Proceedings of the

The 33rd European Safety and Reliability Conference (ESREL 2023)
3 – 8 September 2023, Southampton, UK

Extending Safety Control Structures: A Knowledge Graph for STAMP

Francesco Simone1,a, Antonio Javier Nakhal Akel1,b, Antonello Alvino2,e, Silvia Maria Ansaldi2,f, Patrizia Agnello2,g, Maria Francesca Milazzo3, Giulio Di Gravio1,c and Riccardo Patriarca1,d

1Department of Mechanical and Aerospace Engineering, University of Rome "La Sapienza", Italy.

2Department of Technological Innovation and Safety of Plants, Products and Anthropic Settlements, INAIL (National Institute for insurance Against Accidents at Work), Italy.

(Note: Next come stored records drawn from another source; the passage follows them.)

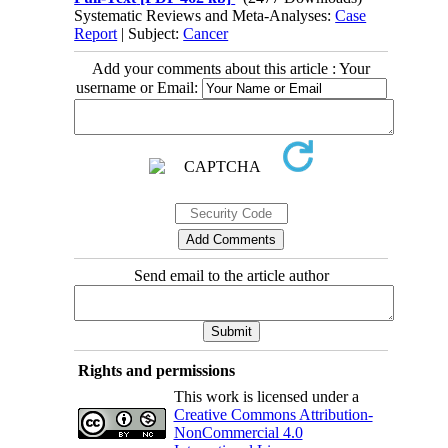
Systematic Reviews and Meta-Analyses:
Case
Report
| Subject:
Cancer
Add your comments about this article : Your
username or Email:
Send email to the article author
Rights and permissions
This work is licensed under a
Creative Commons Attribution-
NonCommercial 4.0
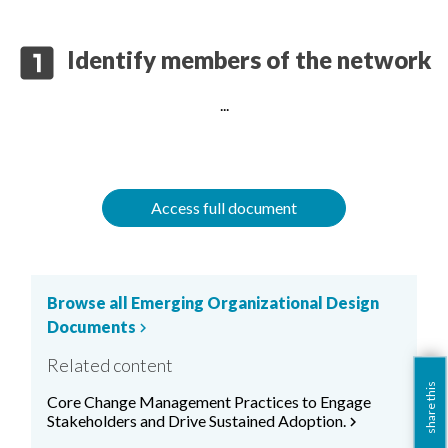
looks_one
Identify members of the network
...
Access full document
Browse all Emerging Organizational Design
Documents
chevron_right
Related content
share this
Core Change Management Practices to Engage
Stakeholders and Drive Sustained Adoption.
chevron_right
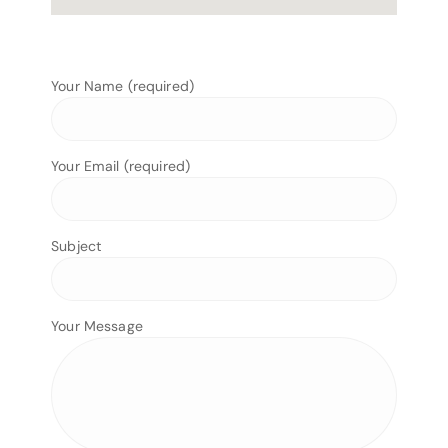
Your Name (required)
Your Email (required)
Subject
Your Message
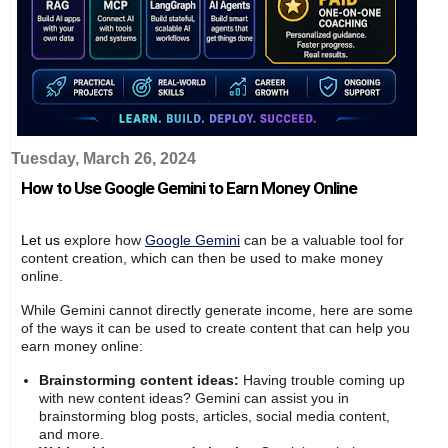
Tuesday, March 26, 2024
How to Use Google Gemini to Earn Money Online
Let us
explore how
Google Gemini
can be a valuable tool for
content creation, which can then be used to make money
online.
While Gemini cannot directly generate income, here are some
of the ways it can be used to create content that can help you
earn money online:
Brainstorming content ideas:
Having trouble coming up
with new content ideas? Gemini can assist you in
brainstorming blog posts, articles, social media content,
and more.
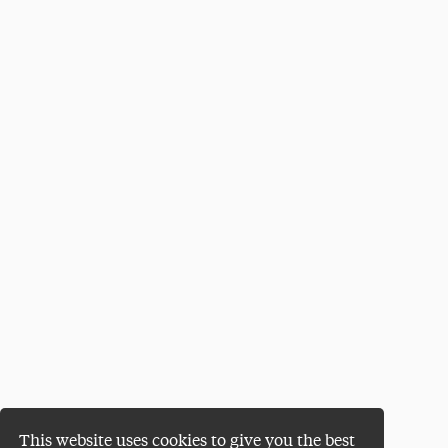
This website uses cookies to give you the best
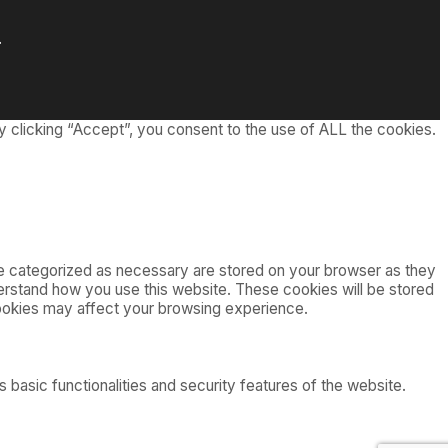
.
 clicking “Accept”, you consent to the use of ALL the cookies.
re categorized as necessary are stored on your browser as they
nderstand how you use this website. These cookies will be stored
cookies may affect your browsing experience.
 basic functionalities and security features of the website.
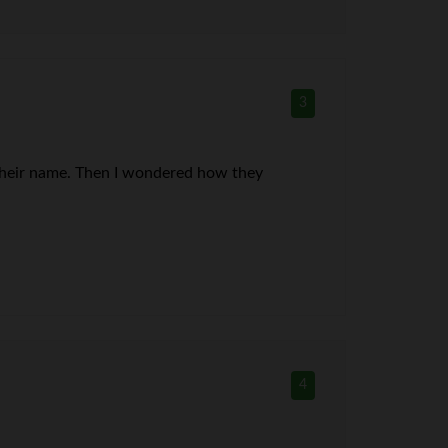
3
r their name. Then I wondered how they
4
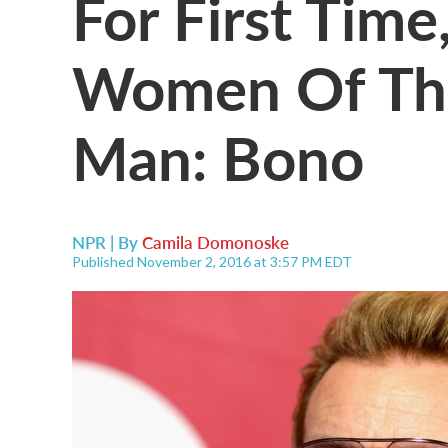
For First Time
Women Of The
Man: Bono
NPR | By
Camila Domonoske
Published November 2, 2016 at 3:57 PM EDT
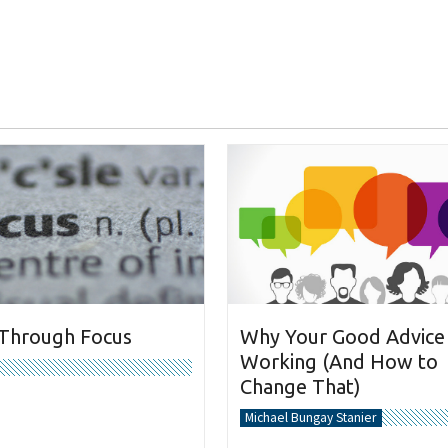
 Through Focus
Why Your Good Advice 
Working (And How to
Change That)
Michael Bungay Stanier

3Department of Engineering, University of Messina, Italy.

ABSTRACT

The increasing interactions among technical components and human agents in modern industrial systems poses new challenges for safety management, demanding for novel approaches to extend techno-centric investigations with social-oriented analyses. In these scenarios, it becomes crucial the usage of a detailed accident analysis beyond immediate failures, to encompass physical, cyber and social aspects. The Systems-Theoretic Accident Model and Processes (STAMP) was developed as an accident model that makes use of systems theory to arrange a causality model focusing on system hazards. The inner nature of a STAMP model, which maps connections (feedbacks and control actions) among system elements, matches the principles of a graph representation, which are made up of vertices and edges mapping connections. This correspondence may then enable the exploitation of a STAMP-driven graph to guide safety assessments by systematic graph analyses. This paper explores the possibility of deriving a knowledge graph from a STAMP safety control structure and use it as a key element for subsequent hazard analyses. The study is instantiated on case study related to the inspection (based upon Seveso III directive) of a Seveso establishment. The analysis is meant to highlight the safety requirements to adapt the inspection procedure to possible future changes, as promoted by an energy transition. The preliminary results show the potential of such tools to empower - or possibly update - modern Safety Management System.

Keywords: Knowledge management, Inspection management, Systems theory, Risk management, Industrial plants.